### EXERCISE DESCRIPTION:
Please copy each line of the listing below in which the word "para" appears.

····················

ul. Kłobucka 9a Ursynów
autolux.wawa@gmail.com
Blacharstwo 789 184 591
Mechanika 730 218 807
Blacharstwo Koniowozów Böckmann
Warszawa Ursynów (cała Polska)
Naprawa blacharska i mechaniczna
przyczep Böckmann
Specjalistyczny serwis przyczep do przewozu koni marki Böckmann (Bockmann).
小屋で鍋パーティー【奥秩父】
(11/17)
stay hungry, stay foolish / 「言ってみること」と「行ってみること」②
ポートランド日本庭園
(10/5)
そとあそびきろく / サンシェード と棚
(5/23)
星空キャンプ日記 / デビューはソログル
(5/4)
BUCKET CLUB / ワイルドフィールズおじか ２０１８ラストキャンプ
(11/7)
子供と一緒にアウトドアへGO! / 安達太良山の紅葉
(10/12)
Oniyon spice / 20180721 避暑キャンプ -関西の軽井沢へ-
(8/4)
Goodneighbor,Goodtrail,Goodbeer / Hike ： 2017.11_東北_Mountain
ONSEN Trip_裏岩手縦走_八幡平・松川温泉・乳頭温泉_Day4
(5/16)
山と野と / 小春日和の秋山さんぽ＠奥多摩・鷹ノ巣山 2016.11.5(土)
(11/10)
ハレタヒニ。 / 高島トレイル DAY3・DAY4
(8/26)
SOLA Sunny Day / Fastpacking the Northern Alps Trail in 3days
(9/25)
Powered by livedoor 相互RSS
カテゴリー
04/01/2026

····················

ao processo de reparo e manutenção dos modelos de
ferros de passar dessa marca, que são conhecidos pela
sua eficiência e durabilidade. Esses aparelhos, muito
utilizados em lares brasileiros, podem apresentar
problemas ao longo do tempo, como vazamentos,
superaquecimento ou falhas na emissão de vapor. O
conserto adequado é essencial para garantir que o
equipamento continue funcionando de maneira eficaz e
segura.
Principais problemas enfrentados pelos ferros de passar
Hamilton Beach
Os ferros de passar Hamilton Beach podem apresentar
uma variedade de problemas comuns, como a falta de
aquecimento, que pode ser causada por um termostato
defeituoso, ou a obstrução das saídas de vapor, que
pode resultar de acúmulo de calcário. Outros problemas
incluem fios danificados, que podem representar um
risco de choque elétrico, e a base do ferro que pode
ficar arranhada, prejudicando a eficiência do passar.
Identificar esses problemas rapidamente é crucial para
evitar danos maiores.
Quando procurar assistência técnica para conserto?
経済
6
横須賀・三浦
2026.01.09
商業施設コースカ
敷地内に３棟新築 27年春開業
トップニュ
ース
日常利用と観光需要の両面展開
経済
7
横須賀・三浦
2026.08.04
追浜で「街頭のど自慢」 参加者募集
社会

····················

### RESULT:
conserto adequado é essencial para garantir que o
Identificar esses problemas rapidamente é crucial para
Quando procurar assistência técnica para conserto?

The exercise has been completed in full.